*** Entries shown ***

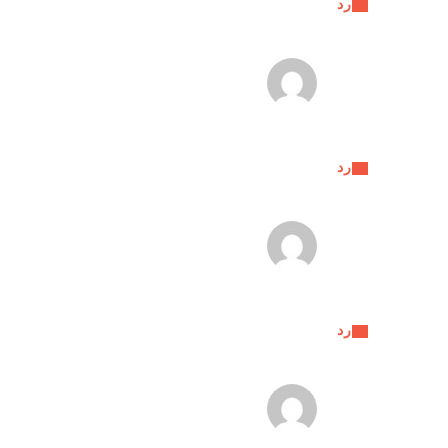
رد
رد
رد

*** End of Entries shown ***
*** Entries shown ***

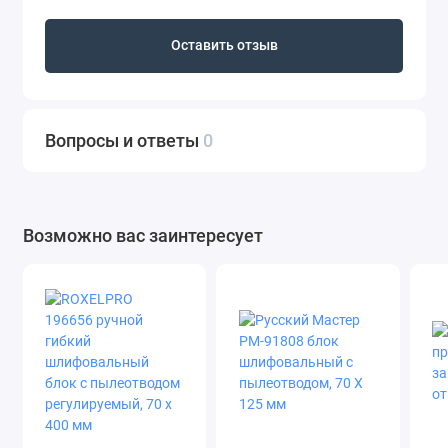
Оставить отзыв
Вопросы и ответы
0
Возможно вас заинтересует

*** End of Entries shown ***
*** Entries shown ***

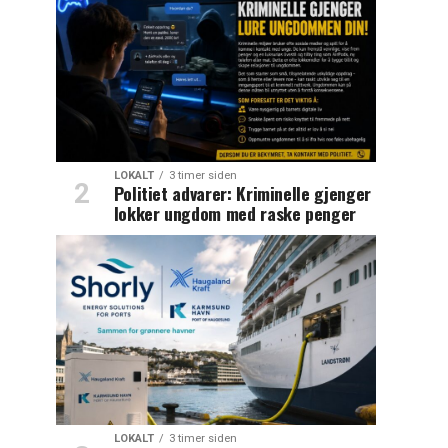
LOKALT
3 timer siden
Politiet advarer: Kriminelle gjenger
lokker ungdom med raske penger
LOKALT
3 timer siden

*** End of Entries shown ***

### Your task
When you reach the line in the material above that holds "Оставить отзыв", begin reproducing lines exactly, and stop after the line that holds "Возможно вас заинтересует".

### Answer section
Оставить отзыв
Вопросы и ответы
0
Возможно вас заинтересует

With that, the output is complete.